Ma gli stessi autori di questi studi concludono che una riposta chiara non si può fornire: i dati infatti non sono controllati e non sono omogenei. Riguardano coltivazioni di paesi diversi, con diversi climi, tipi di terreno, gradi di maturazione e metodi di crescita differenti.
Analizzare la tabelle nutrizionali e confrontarle significa osservare due fotogrammi statici, non il film completo. I confronti storici purtroppo non si possono fare così.
2. Un secondo aspetto riguarda i metodi di analisi e “l’hardware” utilizzato: oggi esistono apparecchiature con livelli di precisione che un tempo i ricercatori si sognavano. La spettroscopia ad assorbimento atomico nasce solo negli anni ’70 del secolo scorso per esempio. Metodi di analisi diverse, in epoche diverse, rendono quasi impossibile confrontare i valori nutrizionali dei cibi antichi e moderni.

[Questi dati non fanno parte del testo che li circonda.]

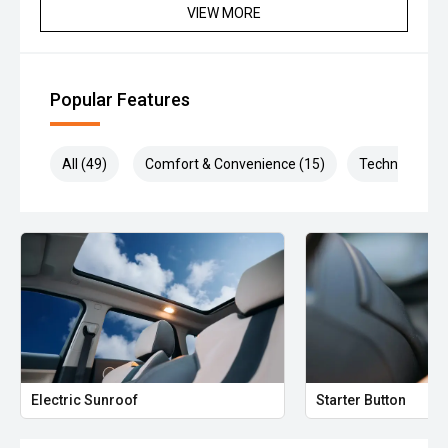
VIEW MORE
Popular Features
All (49)
Comfort & Convenience (15)
Technology (1
Electric Sunroof
Starter Button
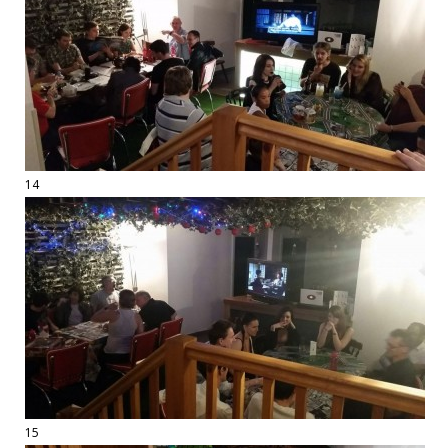
14
15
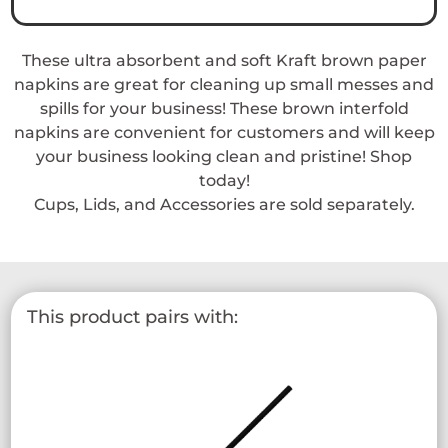
Napkin
quantity
These ultra absorbent and soft Kraft brown paper
napkins are great for cleaning up small messes and
spills for your business! These brown interfold
napkins are convenient for customers and will keep
your business looking clean and pristine! Shop
today!
Cups, Lids, and Accessories are sold separately.
This product pairs with:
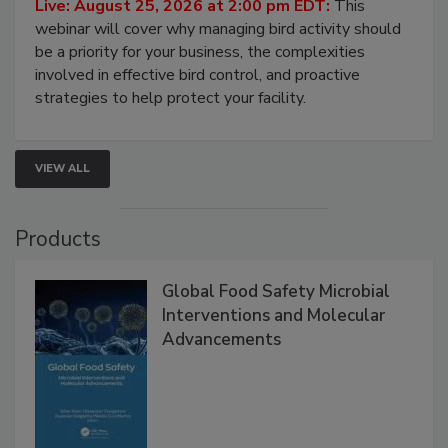
Processing Facilities
Live: August 25, 2026 at 2:00 pm EDT:
This
webinar will cover why managing bird activity should
be a priority for your business, the complexities
involved in effective bird control, and proactive
strategies to help protect your facility.
VIEW ALL
Products
Global Food Safety Microbial
Interventions and Molecular
Advancements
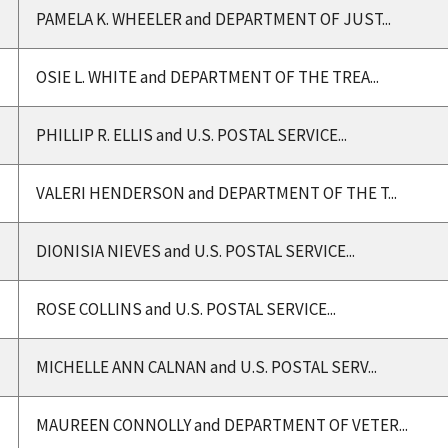
PAMELA K. WHEELER and DEPARTMENT OF JUST...
OSIE L. WHITE and DEPARTMENT OF THE TREA...
PHILLIP R. ELLIS and U.S. POSTAL SERVICE...
VALERI HENDERSON and DEPARTMENT OF THE T...
DIONISIA NIEVES and U.S. POSTAL SERVICE...
ROSE COLLINS and U.S. POSTAL SERVICE...
MICHELLE ANN CALNAN and U.S. POSTAL SERV...
MAUREEN CONNOLLY and DEPARTMENT OF VETER...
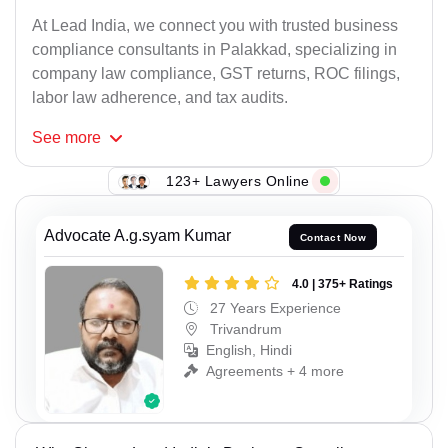
At Lead India, we connect you with trusted business
compliance consultants in Palakkad, specializing in
company law compliance, GST returns, ROC filings,
labor law adherence, and tax audits.
See
more
123+ Lawyers Online
Advocate A.g.syam Kumar
Contact Now
4.0 | 375+ Ratings
27 Years Experience
Trivandrum
English, Hindi
Agreements + 4 more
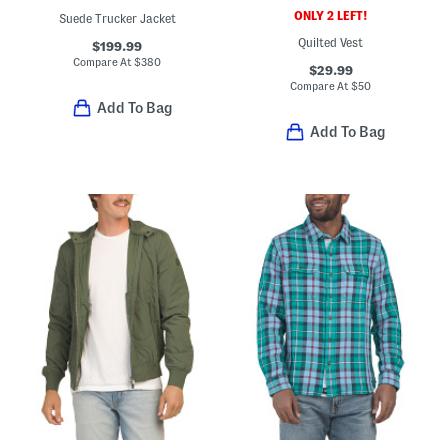
ONLY 2 LEFT!
Suede Trucker Jacket
Quilted Vest
$199.99
Compare At
$
380
$29.99
Compare At
$
50
Add To Bag
Add To Bag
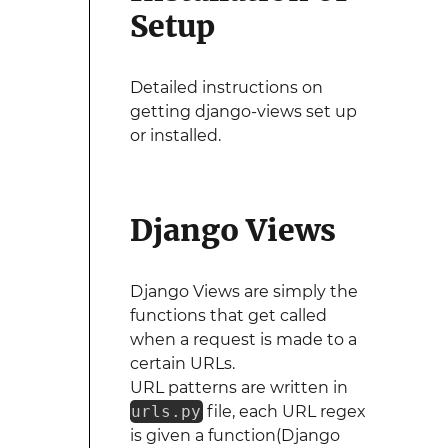
Setup
Detailed instructions on
getting django-views set up
or installed.
Django Views
Django Views are simply the
functions that get called
when a request is made to a
certain URLs.
URL patterns are written in
urls.py
file, each URL regex
is given a function(Django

Per questi motivi, sono molti gli scienziati che non concordano di stare assistendo a un “collasso nutrizionale” del cibo.
Ma qualcosa di più possiamo dirlo, perlomeno per quel che riguarda i cereali, e questo ci porta nella tenuta di Rothamsted nell’Hertfordshire, in Inghilterra, in cui si svolge l’esperimento più longevo del mondo, il Broadbalk experiment (https://www.era.rothamsted.ac.uk/Broadbalk)
Nel 1843, l’allora proprietario della tenuta, John Bennet Lawes iniziò una serie di esperimenti per testare gli effetti di diversi fertilizzanti e concimi organici sulla resa e la qualità di alcune colture britanniche (orzo e grano soprattutto). Fu così che lui e i suoi successori collezionarono ben 180 anni di campioni di terreni e colture, letami e fertilizzanti, che noi oggi possiamo analizzare con le metodiche moderne.
Nel 2008 Steve McGrath, scienziato principale della Rothamsted Research, ha pubblicato uno studio scoprendo che tra il 1845 e il 1967 (un arco di 160 anni) le concentrazioni di minerali nei cereali erano stabili nella maggior parte degli appezzamenti. Ma dopo il 1968, i livelli di zinco, rame e magnesio iniziarono a diminuire.
(Nello stesso studio, gli scienziati hanno anche confrontato campioni di terreno dal 1865 al 2000. I risultati mostrarono che i micronutrienti erano rimasti stabili o erano aumentati nel corso del tempo. L’aumento di alcuni minerali nel suolo è da attribuire all’utilizzo di fertilizzanti inorganici).
La riduzione di nutrienti nei cereali notata da McGrath dal 1968 in avanti, invece, è probabilmente da collegare alla introduzione di nuove varietà di frumento ad alto rendimento nel periodo cosiddetto della “Rivoluzione Verde”; introduzione legata alla necessità di dover sfamare un mondo sempre più numeroso e che valse all’agronomo Norman Borlaug, colui che guidò la “rivoluzione”, il premio Nobel per la pace, per aver contribuito a sollevare dalla povertà milioni di persone e ad alleviare la fame nel mondo.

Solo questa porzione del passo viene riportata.